Problem
Wherever the word "Ukol" occurs in the lines below, copy the whole line.

Records drawn from a dataset:
Start of Block

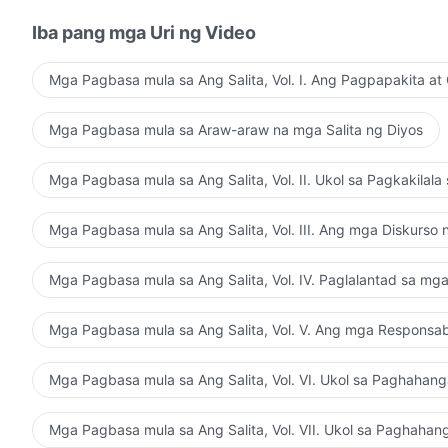
Iba pang mga Uri ng Video
Mga Pagbasa mula sa Ang Salita, Vol. I. Ang Pagpapakita at
Mga Pagbasa mula sa Araw-araw na mga Salita ng Diyos
Mga Pagbasa mula sa Ang Salita, Vol. II. Ukol sa Pagkakilala
Mga Pagbasa mula sa Ang Salita, Vol. III. Ang mga Diskurso 
Mga Pagbasa mula sa Ang Salita, Vol. IV. Paglalantad sa mga 
Mga Pagbasa mula sa Ang Salita, Vol. V. Ang mga Responsa
Mga Pagbasa mula sa Ang Salita, Vol. VI. Ukol sa Paghahan
Mga Pagbasa mula sa Ang Salita, Vol. VII. Ukol sa Paghaha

End of Block

Output for this exercise
Mga Pagbasa mula sa Ang Salita, Vol. II. Ukol sa Pagkakilala
Mga Pagbasa mula sa Ang Salita, Vol. VI. Ukol sa Paghahan
Mga Pagbasa mula sa Ang Salita, Vol. VII. Ukol sa Paghaha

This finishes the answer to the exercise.